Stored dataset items

╭──

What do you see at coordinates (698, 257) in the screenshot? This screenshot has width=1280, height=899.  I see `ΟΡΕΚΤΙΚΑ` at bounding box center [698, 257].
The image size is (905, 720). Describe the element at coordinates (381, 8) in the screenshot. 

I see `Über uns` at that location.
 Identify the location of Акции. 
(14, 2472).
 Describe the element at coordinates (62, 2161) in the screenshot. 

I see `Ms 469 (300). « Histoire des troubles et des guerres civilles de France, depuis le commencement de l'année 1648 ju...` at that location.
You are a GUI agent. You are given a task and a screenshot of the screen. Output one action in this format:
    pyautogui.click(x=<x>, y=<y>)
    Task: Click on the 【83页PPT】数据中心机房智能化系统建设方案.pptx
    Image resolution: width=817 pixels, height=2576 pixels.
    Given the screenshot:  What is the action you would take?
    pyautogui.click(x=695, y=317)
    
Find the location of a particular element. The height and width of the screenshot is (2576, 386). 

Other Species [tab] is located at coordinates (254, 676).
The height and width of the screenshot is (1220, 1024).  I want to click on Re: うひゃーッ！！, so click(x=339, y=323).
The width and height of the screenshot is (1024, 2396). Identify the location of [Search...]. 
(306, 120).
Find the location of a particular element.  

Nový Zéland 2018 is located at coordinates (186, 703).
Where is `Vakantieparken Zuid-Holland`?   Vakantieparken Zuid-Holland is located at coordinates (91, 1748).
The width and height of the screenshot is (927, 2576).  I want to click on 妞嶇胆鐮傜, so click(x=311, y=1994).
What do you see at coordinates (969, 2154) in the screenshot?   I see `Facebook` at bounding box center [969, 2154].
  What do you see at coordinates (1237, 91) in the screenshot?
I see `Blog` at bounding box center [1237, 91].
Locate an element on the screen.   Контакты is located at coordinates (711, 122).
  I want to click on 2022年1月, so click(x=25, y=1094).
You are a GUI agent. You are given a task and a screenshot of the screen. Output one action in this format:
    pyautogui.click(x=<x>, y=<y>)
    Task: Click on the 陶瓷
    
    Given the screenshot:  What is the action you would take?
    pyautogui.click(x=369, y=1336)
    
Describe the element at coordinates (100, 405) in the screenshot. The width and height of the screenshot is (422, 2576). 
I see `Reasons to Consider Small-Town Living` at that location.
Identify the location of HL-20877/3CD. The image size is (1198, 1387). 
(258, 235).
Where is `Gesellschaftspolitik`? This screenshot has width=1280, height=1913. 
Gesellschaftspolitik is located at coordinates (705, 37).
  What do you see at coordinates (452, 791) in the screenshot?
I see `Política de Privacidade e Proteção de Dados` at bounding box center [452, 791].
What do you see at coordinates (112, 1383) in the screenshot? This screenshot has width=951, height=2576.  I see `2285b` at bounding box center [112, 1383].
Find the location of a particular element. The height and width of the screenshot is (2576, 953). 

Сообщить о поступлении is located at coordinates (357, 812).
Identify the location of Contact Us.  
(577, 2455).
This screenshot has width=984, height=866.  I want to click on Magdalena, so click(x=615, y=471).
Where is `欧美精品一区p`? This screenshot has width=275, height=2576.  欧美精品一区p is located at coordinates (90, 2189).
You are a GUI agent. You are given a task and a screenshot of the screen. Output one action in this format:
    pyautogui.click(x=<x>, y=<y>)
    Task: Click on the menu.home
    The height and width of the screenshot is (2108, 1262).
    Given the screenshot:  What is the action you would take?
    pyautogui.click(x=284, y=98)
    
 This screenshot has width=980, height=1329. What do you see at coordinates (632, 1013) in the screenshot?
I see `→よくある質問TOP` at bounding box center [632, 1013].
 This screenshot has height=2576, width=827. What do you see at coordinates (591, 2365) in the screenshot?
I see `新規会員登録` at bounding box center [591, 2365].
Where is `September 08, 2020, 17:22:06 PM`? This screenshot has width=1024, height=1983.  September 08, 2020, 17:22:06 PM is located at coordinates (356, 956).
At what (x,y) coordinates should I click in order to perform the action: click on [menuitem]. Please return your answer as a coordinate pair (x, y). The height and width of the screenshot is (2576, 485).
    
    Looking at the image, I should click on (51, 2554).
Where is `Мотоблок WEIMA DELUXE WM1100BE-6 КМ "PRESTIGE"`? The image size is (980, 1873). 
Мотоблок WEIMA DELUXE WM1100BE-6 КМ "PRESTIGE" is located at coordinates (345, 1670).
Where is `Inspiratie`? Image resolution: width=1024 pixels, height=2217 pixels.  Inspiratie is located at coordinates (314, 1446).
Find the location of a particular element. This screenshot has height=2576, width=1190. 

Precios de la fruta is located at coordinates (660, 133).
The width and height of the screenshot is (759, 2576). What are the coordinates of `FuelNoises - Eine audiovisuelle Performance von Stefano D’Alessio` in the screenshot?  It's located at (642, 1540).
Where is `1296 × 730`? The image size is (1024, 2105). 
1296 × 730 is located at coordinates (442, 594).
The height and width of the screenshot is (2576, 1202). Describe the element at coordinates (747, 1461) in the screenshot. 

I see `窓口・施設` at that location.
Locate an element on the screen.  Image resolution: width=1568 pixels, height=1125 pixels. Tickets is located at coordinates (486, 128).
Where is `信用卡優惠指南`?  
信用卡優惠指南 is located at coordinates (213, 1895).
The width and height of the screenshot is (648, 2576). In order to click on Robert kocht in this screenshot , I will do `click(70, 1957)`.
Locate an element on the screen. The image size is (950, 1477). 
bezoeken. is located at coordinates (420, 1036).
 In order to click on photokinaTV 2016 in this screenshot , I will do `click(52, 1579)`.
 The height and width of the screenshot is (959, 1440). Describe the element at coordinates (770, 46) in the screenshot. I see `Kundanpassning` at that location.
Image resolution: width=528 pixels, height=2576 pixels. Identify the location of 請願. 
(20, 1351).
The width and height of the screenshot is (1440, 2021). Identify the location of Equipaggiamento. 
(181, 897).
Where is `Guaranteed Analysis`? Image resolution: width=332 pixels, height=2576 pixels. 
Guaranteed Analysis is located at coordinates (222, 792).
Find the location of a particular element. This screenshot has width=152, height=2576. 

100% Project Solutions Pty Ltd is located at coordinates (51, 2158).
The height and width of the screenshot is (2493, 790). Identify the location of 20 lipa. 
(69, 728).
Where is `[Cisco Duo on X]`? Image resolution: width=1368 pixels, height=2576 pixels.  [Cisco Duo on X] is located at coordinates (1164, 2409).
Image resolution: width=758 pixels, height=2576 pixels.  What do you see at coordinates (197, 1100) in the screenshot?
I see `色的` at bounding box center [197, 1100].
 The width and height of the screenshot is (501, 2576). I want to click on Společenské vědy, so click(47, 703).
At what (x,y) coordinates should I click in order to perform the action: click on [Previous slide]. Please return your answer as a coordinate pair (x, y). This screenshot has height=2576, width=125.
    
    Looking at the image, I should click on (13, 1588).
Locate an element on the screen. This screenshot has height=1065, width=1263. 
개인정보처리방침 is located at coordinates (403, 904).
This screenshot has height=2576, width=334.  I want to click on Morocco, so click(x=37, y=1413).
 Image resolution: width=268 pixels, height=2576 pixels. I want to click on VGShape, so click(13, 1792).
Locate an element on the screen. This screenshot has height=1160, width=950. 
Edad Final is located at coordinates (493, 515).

╰──

## Required action
Please give the entries above again in full, exactly as written.

## Written answer
What do you see at coordinates (698, 257) in the screenshot? This screenshot has width=1280, height=899.  I see `ΟΡΕΚΤΙΚΑ` at bounding box center [698, 257].
The image size is (905, 720). Describe the element at coordinates (381, 8) in the screenshot. 

I see `Über uns` at that location.
 Identify the location of Акции. 
(14, 2472).
 Describe the element at coordinates (62, 2161) in the screenshot. 

I see `Ms 469 (300). « Histoire des troubles et des guerres civilles de France, depuis le commencement de l'année 1648 ju...` at that location.
You are a GUI agent. You are given a task and a screenshot of the screen. Output one action in this format:
    pyautogui.click(x=<x>, y=<y>)
    Task: Click on the 【83页PPT】数据中心机房智能化系统建设方案.pptx
    Image resolution: width=817 pixels, height=2576 pixels.
    Given the screenshot:  What is the action you would take?
    pyautogui.click(x=695, y=317)
    
Find the location of a particular element. The height and width of the screenshot is (2576, 386). 

Other Species [tab] is located at coordinates (254, 676).
The height and width of the screenshot is (1220, 1024).  I want to click on Re: うひゃーッ！！, so click(x=339, y=323).
The width and height of the screenshot is (1024, 2396). Identify the location of [Search...]. 
(306, 120).
Find the location of a particular element.  

Nový Zéland 2018 is located at coordinates (186, 703).
Where is `Vakantieparken Zuid-Holland`?   Vakantieparken Zuid-Holland is located at coordinates (91, 1748).
The width and height of the screenshot is (927, 2576).  I want to click on 妞嶇胆鐮傜, so click(x=311, y=1994).
What do you see at coordinates (969, 2154) in the screenshot?   I see `Facebook` at bounding box center [969, 2154].
  What do you see at coordinates (1237, 91) in the screenshot?
I see `Blog` at bounding box center [1237, 91].
Locate an element on the screen.   Контакты is located at coordinates (711, 122).
  I want to click on 2022年1月, so click(x=25, y=1094).
You are a GUI agent. You are given a task and a screenshot of the screen. Output one action in this format:
    pyautogui.click(x=<x>, y=<y>)
    Task: Click on the 陶瓷
    
    Given the screenshot:  What is the action you would take?
    pyautogui.click(x=369, y=1336)
    
Describe the element at coordinates (100, 405) in the screenshot. The width and height of the screenshot is (422, 2576). 
I see `Reasons to Consider Small-Town Living` at that location.
Identify the location of HL-20877/3CD. The image size is (1198, 1387). 
(258, 235).
Where is `Gesellschaftspolitik`? This screenshot has width=1280, height=1913. 
Gesellschaftspolitik is located at coordinates (705, 37).
  What do you see at coordinates (452, 791) in the screenshot?
I see `Política de Privacidade e Proteção de Dados` at bounding box center [452, 791].
What do you see at coordinates (112, 1383) in the screenshot? This screenshot has width=951, height=2576.  I see `2285b` at bounding box center [112, 1383].
Find the location of a particular element. The height and width of the screenshot is (2576, 953). 

Сообщить о поступлении is located at coordinates (357, 812).
Identify the location of Contact Us.  
(577, 2455).
This screenshot has width=984, height=866.  I want to click on Magdalena, so click(x=615, y=471).
Where is `欧美精品一区p`? This screenshot has width=275, height=2576.  欧美精品一区p is located at coordinates (90, 2189).
You are a GUI agent. You are given a task and a screenshot of the screen. Output one action in this format:
    pyautogui.click(x=<x>, y=<y>)
    Task: Click on the menu.home
    The height and width of the screenshot is (2108, 1262).
    Given the screenshot:  What is the action you would take?
    pyautogui.click(x=284, y=98)
    
 This screenshot has width=980, height=1329. What do you see at coordinates (632, 1013) in the screenshot?
I see `→よくある質問TOP` at bounding box center [632, 1013].
 This screenshot has height=2576, width=827. What do you see at coordinates (591, 2365) in the screenshot?
I see `新規会員登録` at bounding box center [591, 2365].
Where is `September 08, 2020, 17:22:06 PM`? This screenshot has width=1024, height=1983.  September 08, 2020, 17:22:06 PM is located at coordinates (356, 956).
At what (x,y) coordinates should I click in order to perform the action: click on [menuitem]. Please return your answer as a coordinate pair (x, y). The height and width of the screenshot is (2576, 485).
    
    Looking at the image, I should click on (51, 2554).
Where is `Мотоблок WEIMA DELUXE WM1100BE-6 КМ "PRESTIGE"`? The image size is (980, 1873). 
Мотоблок WEIMA DELUXE WM1100BE-6 КМ "PRESTIGE" is located at coordinates (345, 1670).
Where is `Inspiratie`? Image resolution: width=1024 pixels, height=2217 pixels.  Inspiratie is located at coordinates (314, 1446).
Find the location of a particular element. This screenshot has height=2576, width=1190. 

Precios de la fruta is located at coordinates (660, 133).
The width and height of the screenshot is (759, 2576). What are the coordinates of `FuelNoises - Eine audiovisuelle Performance von Stefano D’Alessio` in the screenshot?  It's located at (642, 1540).
Where is `1296 × 730`? The image size is (1024, 2105). 
1296 × 730 is located at coordinates (442, 594).
The height and width of the screenshot is (2576, 1202). Describe the element at coordinates (747, 1461) in the screenshot. 

I see `窓口・施設` at that location.
Locate an element on the screen.  Image resolution: width=1568 pixels, height=1125 pixels. Tickets is located at coordinates (486, 128).
Where is `信用卡優惠指南`?  
信用卡優惠指南 is located at coordinates (213, 1895).
The width and height of the screenshot is (648, 2576). In order to click on Robert kocht in this screenshot , I will do `click(70, 1957)`.
Locate an element on the screen. The image size is (950, 1477). 
bezoeken. is located at coordinates (420, 1036).
 In order to click on photokinaTV 2016 in this screenshot , I will do `click(52, 1579)`.
 The height and width of the screenshot is (959, 1440). Describe the element at coordinates (770, 46) in the screenshot. I see `Kundanpassning` at that location.
Image resolution: width=528 pixels, height=2576 pixels. Identify the location of 請願. 
(20, 1351).
The width and height of the screenshot is (1440, 2021). Identify the location of Equipaggiamento. 
(181, 897).
Where is `Guaranteed Analysis`? Image resolution: width=332 pixels, height=2576 pixels. 
Guaranteed Analysis is located at coordinates (222, 792).
Find the location of a particular element. This screenshot has width=152, height=2576. 

100% Project Solutions Pty Ltd is located at coordinates (51, 2158).
The height and width of the screenshot is (2493, 790). Identify the location of 20 lipa. 
(69, 728).
Where is `[Cisco Duo on X]`? Image resolution: width=1368 pixels, height=2576 pixels.  [Cisco Duo on X] is located at coordinates (1164, 2409).
Image resolution: width=758 pixels, height=2576 pixels.  What do you see at coordinates (197, 1100) in the screenshot?
I see `色的` at bounding box center [197, 1100].
 The width and height of the screenshot is (501, 2576). I want to click on Společenské vědy, so click(47, 703).
At what (x,y) coordinates should I click in order to perform the action: click on [Previous slide]. Please return your answer as a coordinate pair (x, y). This screenshot has height=2576, width=125.
    
    Looking at the image, I should click on (13, 1588).
Locate an element on the screen. This screenshot has height=1065, width=1263. 
개인정보처리방침 is located at coordinates (403, 904).
This screenshot has height=2576, width=334.  I want to click on Morocco, so click(x=37, y=1413).
 Image resolution: width=268 pixels, height=2576 pixels. I want to click on VGShape, so click(13, 1792).
Locate an element on the screen. This screenshot has height=1160, width=950. 
Edad Final is located at coordinates (493, 515).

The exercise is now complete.